(Records to use)

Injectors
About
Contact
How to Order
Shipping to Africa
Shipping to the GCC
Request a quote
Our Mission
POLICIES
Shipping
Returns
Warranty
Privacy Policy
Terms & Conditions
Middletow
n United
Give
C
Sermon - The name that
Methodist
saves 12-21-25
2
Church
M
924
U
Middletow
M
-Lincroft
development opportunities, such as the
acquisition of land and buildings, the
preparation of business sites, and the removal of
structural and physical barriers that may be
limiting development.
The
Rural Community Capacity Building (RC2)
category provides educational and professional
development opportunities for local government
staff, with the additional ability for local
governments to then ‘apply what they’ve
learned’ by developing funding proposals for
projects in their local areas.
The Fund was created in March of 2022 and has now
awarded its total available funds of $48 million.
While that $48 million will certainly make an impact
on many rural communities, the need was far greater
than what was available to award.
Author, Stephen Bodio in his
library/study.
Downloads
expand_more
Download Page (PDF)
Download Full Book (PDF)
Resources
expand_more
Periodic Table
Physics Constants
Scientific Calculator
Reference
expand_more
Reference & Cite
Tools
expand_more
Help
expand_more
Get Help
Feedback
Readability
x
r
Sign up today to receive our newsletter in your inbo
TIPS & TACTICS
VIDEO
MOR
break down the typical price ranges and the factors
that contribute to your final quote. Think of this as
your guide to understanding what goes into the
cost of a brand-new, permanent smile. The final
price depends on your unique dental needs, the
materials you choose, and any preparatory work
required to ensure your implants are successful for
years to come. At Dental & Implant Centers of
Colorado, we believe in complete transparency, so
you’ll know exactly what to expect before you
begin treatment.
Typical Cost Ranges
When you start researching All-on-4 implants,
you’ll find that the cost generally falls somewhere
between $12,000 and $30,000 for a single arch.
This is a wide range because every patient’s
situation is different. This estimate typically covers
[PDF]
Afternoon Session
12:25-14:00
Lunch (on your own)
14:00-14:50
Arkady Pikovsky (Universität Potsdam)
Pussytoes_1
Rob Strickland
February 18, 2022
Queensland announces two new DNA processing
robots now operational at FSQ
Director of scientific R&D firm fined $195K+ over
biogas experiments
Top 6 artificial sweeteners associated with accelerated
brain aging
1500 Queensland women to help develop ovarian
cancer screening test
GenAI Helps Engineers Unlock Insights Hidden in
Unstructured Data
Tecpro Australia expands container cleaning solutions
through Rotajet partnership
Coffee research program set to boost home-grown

(End Records to use)
(Records to use)

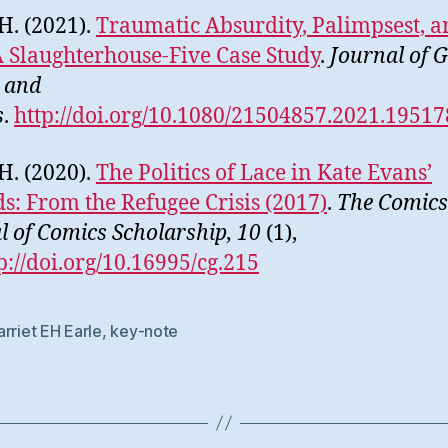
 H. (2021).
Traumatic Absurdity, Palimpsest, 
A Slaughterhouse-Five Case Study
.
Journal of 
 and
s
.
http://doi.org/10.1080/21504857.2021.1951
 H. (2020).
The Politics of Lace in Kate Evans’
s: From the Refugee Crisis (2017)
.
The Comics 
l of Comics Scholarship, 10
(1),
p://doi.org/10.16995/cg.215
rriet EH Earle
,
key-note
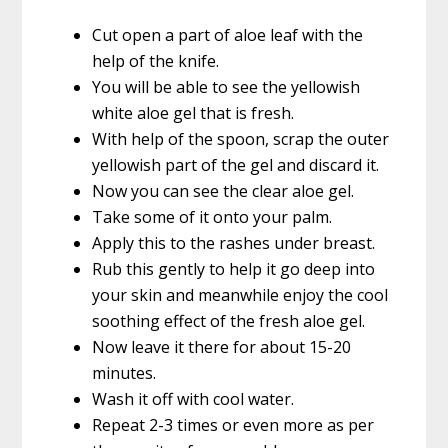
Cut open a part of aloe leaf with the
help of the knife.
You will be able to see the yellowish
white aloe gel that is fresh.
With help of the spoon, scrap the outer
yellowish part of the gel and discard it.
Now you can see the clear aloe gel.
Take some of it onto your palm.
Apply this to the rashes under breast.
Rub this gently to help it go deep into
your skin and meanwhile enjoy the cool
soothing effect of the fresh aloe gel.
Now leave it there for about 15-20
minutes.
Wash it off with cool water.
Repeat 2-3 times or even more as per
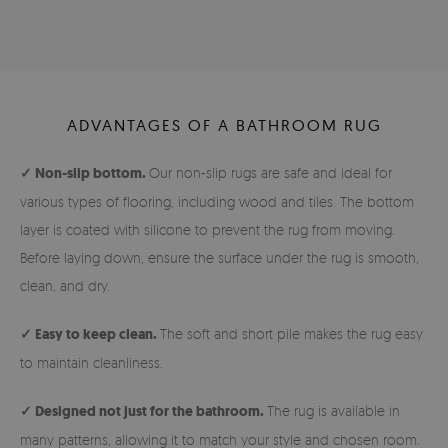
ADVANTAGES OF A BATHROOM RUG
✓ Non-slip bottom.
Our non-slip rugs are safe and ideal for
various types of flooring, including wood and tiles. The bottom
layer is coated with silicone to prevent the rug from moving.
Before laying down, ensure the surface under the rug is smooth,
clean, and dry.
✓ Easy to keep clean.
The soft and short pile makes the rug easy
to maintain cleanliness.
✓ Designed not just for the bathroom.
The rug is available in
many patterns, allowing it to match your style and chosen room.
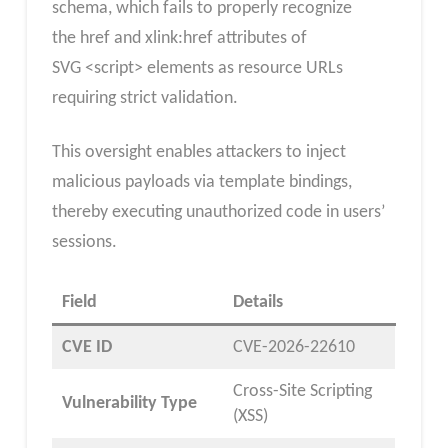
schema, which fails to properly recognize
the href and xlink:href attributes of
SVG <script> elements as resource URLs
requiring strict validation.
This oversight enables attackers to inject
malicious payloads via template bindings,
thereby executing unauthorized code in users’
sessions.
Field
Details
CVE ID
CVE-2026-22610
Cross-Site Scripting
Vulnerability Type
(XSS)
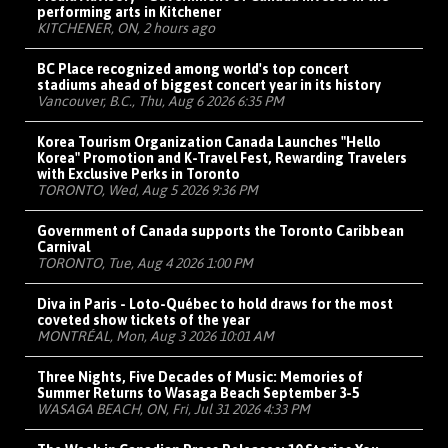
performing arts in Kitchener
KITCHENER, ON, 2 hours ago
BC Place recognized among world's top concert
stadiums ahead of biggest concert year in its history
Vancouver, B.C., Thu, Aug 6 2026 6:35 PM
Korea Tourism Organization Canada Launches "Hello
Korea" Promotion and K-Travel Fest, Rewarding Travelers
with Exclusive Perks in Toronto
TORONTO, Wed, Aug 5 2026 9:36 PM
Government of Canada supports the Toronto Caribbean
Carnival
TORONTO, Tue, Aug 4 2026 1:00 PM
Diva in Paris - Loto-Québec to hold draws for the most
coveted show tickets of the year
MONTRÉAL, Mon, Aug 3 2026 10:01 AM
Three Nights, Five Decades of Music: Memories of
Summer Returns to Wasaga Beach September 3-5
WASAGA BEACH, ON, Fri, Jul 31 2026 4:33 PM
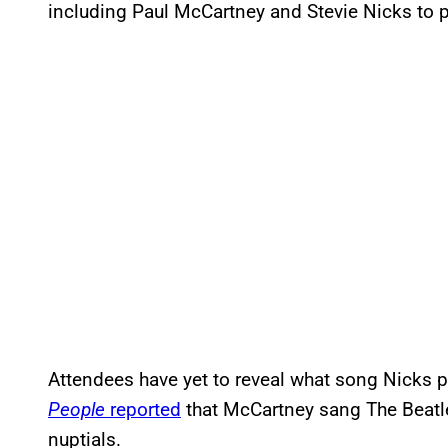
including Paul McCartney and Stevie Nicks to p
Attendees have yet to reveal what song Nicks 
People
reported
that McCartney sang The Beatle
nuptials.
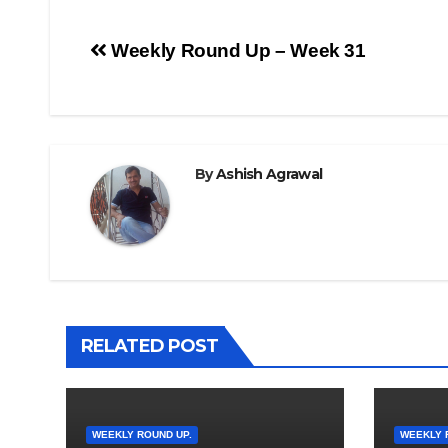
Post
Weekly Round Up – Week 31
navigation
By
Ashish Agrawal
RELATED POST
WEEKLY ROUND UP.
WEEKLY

(End Records to use)

Starting with the line above that holds "ADVANTAGES OF A BATHROOM RUG", restate each line word for word up to and including the line that holds "BC Place recognized among world's top concert". Drop the pictures.

ADVANTAGES OF A BATHROOM RUG
✓ Non-slip bottom.
Our non-slip rugs are safe and ideal for
various types of flooring, including wood and tiles. The bottom
layer is coated with silicone to prevent the rug from moving.
Before laying down, ensure the surface under the rug is smooth,
clean, and dry.
✓ Easy to keep clean.
The soft and short pile makes the rug easy
to maintain cleanliness.
✓ Designed not just for the bathroom.
The rug is available in
many patterns, allowing it to match your style and chosen room.
schema, which fails to properly recognize
the href and xlink:href attributes of
SVG <script> elements as resource URLs
requiring strict validation.
This oversight enables attackers to inject
malicious payloads via template bindings,
thereby executing unauthorized code in users’
sessions.
Field
Details
CVE ID
CVE-2026-22610
Cross-Site Scripting
Vulnerability Type
(XSS)
performing arts in Kitchener
KITCHENER, ON, 2 hours ago
BC Place recognized among world's top concert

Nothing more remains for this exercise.